Look through the entries below and return all lines including the word "huze".

------------------------------------

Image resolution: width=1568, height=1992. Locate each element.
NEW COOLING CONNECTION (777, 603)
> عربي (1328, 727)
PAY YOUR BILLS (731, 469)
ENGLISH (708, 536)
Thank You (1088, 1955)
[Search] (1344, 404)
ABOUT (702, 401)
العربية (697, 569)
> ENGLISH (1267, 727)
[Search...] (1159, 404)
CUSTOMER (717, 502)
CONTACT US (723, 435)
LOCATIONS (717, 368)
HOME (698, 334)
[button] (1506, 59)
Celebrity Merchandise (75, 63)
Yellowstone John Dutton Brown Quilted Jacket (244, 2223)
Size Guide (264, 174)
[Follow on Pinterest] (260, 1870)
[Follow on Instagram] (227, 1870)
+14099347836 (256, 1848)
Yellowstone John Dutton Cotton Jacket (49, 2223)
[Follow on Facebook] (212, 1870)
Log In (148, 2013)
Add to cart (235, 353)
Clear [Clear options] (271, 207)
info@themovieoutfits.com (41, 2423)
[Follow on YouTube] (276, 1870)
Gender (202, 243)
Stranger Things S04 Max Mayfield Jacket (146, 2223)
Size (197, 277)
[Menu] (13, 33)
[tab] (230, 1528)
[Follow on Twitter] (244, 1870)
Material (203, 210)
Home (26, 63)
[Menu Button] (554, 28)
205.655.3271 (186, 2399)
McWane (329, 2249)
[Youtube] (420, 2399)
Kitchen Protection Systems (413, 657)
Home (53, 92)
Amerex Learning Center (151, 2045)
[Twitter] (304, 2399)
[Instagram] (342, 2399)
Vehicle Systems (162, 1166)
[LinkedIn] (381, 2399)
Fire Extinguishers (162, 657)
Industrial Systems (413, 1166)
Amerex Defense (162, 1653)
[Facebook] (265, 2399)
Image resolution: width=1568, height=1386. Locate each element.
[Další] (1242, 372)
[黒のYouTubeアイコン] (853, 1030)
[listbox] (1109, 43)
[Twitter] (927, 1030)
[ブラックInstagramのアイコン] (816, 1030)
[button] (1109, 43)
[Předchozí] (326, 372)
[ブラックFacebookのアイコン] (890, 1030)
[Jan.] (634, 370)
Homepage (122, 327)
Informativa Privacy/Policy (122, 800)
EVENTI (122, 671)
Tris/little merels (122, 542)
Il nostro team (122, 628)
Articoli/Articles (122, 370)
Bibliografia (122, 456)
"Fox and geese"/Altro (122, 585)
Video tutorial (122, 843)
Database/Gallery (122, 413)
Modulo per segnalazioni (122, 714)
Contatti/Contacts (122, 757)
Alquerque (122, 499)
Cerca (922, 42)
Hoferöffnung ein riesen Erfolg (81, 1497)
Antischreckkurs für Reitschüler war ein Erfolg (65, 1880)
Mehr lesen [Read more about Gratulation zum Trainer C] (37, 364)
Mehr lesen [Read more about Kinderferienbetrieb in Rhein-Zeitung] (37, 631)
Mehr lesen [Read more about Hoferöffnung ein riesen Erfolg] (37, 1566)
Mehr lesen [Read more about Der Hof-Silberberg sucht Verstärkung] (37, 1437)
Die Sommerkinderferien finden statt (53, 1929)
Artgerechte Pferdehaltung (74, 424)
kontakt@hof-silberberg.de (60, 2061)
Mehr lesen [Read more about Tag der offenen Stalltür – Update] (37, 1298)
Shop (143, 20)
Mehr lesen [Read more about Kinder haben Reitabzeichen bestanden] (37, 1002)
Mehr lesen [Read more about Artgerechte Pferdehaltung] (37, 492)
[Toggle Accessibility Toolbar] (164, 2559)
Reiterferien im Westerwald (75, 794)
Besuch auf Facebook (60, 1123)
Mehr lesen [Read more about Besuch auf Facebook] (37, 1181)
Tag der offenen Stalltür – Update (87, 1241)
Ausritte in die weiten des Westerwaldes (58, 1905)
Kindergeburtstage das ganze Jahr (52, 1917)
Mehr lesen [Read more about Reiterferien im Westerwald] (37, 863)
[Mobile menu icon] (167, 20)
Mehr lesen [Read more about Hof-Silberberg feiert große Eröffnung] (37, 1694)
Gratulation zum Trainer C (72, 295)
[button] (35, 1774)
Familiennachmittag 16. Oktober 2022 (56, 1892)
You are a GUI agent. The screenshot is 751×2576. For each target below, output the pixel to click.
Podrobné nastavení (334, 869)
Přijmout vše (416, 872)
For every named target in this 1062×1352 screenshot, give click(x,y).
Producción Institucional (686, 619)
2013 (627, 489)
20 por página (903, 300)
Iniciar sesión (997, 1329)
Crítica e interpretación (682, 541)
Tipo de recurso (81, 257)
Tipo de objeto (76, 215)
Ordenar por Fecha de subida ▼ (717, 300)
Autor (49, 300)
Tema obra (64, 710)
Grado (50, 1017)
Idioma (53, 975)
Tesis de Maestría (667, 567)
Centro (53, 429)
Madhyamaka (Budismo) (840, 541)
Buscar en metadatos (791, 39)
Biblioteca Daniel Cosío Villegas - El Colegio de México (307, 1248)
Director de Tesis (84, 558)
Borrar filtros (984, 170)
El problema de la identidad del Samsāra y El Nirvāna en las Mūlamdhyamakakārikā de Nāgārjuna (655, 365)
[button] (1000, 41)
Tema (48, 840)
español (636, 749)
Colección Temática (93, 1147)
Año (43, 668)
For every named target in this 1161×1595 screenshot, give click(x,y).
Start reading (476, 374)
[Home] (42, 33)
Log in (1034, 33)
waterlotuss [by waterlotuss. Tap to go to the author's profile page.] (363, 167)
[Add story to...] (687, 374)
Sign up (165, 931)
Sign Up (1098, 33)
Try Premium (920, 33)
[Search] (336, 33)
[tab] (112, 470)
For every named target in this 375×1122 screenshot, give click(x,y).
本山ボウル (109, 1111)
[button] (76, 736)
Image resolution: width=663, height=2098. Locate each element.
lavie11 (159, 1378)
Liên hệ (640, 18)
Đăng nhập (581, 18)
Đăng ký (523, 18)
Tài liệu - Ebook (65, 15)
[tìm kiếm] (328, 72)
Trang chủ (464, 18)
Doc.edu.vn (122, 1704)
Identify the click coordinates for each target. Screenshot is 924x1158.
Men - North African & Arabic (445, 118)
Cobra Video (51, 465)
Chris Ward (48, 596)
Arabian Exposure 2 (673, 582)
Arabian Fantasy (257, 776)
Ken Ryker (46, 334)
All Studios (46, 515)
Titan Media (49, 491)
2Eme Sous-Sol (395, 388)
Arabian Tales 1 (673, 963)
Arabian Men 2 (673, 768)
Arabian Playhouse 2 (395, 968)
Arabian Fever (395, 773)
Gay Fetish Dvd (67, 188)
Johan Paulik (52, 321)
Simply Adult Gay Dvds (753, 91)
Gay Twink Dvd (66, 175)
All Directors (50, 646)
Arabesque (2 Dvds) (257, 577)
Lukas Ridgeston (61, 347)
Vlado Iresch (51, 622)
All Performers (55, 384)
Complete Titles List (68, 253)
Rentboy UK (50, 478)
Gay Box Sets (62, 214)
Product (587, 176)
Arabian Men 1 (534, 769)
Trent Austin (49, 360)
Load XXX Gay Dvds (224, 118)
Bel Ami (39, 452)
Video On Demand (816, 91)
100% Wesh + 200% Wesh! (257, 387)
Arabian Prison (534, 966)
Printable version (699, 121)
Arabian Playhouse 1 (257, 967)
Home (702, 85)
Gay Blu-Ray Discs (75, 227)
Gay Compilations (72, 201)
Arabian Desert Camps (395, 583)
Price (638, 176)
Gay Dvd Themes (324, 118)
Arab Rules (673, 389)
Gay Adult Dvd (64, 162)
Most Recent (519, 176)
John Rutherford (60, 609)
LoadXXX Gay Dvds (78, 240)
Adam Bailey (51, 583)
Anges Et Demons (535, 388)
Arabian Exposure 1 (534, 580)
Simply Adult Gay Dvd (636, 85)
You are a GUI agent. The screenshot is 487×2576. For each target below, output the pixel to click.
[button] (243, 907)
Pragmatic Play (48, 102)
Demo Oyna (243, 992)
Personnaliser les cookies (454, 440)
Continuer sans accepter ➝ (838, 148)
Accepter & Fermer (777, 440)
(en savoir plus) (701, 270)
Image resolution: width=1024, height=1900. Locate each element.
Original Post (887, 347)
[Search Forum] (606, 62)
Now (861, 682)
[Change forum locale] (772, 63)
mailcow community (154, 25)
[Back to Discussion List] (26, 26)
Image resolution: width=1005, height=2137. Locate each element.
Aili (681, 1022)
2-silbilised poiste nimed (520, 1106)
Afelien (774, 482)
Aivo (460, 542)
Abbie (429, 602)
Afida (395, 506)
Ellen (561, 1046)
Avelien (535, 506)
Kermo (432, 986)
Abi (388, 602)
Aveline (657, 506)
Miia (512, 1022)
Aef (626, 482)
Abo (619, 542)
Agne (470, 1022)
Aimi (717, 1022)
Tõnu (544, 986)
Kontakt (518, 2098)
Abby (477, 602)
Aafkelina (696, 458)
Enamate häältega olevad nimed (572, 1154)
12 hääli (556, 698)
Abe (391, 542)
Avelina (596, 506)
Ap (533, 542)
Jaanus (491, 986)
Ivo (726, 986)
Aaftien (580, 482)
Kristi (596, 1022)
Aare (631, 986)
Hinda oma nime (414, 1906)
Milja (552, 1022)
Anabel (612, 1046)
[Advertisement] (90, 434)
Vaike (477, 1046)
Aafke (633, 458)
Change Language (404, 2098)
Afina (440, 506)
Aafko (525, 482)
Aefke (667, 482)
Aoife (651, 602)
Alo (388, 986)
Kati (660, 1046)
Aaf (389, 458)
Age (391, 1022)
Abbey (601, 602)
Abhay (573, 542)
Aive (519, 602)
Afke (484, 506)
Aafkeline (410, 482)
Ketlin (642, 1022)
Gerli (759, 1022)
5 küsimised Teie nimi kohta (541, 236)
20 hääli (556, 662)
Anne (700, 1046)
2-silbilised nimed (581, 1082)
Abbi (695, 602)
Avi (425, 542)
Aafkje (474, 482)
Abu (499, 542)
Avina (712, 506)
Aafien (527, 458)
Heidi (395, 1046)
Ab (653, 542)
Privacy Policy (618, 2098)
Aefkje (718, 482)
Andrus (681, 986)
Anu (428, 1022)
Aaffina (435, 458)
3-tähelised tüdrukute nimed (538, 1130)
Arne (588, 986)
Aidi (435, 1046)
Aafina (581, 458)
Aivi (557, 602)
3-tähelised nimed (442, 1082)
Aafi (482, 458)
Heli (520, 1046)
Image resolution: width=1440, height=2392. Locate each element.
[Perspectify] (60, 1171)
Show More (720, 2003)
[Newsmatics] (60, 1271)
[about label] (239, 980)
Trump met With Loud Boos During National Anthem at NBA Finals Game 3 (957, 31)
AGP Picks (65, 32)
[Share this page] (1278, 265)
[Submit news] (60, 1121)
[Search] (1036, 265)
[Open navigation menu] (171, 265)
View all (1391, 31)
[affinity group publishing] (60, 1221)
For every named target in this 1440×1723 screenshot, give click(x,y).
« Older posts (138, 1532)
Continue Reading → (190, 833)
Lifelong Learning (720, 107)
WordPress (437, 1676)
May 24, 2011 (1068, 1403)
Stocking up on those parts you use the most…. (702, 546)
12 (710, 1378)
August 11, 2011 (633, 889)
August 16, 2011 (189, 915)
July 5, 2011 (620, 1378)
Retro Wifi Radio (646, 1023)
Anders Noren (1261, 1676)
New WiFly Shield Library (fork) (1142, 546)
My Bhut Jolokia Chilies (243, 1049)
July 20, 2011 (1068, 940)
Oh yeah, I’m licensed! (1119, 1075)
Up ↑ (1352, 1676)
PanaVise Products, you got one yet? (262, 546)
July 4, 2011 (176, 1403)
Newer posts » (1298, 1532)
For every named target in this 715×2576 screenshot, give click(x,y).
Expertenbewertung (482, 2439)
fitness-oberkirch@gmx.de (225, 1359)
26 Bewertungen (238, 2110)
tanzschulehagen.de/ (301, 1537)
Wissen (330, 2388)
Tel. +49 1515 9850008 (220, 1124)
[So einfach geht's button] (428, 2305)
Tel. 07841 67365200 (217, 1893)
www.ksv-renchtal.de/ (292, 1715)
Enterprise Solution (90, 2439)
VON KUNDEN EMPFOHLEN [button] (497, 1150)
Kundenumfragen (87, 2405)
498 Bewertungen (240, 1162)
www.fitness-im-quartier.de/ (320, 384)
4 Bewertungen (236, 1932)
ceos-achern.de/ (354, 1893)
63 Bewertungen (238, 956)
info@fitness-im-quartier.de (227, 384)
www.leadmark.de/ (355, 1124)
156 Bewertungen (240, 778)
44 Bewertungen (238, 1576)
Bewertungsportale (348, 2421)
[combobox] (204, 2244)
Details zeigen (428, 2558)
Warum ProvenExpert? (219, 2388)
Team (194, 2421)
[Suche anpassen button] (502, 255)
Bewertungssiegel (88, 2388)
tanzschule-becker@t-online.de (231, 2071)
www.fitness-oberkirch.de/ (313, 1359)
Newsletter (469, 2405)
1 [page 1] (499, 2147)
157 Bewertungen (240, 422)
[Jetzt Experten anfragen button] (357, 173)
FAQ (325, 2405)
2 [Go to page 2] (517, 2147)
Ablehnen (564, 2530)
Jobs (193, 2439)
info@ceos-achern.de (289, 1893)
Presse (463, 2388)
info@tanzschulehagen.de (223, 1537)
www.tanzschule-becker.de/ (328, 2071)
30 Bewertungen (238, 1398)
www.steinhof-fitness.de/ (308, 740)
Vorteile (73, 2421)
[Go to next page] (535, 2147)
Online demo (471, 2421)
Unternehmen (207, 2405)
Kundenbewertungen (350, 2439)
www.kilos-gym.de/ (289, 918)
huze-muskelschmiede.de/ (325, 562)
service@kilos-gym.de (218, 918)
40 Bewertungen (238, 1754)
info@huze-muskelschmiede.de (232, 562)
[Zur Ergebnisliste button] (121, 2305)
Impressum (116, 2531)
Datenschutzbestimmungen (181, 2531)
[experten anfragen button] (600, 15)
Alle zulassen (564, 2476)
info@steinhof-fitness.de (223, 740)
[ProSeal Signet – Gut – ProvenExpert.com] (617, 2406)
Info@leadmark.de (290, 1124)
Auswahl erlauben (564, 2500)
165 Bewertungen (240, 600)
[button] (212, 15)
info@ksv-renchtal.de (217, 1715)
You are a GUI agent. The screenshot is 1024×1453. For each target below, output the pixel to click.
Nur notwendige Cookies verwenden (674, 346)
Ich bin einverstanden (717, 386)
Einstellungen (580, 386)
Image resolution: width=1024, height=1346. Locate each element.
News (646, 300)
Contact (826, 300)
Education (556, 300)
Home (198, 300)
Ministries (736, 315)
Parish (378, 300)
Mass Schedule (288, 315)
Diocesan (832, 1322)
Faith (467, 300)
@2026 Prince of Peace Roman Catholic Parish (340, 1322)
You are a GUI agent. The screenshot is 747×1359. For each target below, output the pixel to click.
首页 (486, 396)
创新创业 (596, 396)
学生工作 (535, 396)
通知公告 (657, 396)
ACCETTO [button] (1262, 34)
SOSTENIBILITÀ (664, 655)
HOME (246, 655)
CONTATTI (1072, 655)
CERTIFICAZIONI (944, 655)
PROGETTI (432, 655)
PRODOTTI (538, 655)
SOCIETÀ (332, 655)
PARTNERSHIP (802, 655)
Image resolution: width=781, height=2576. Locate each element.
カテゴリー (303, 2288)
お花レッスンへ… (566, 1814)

------------------------------------

**SOLUTION BELOW:**
huze-muskelschmiede.de/ (325, 562)
info@huze-muskelschmiede.de (232, 562)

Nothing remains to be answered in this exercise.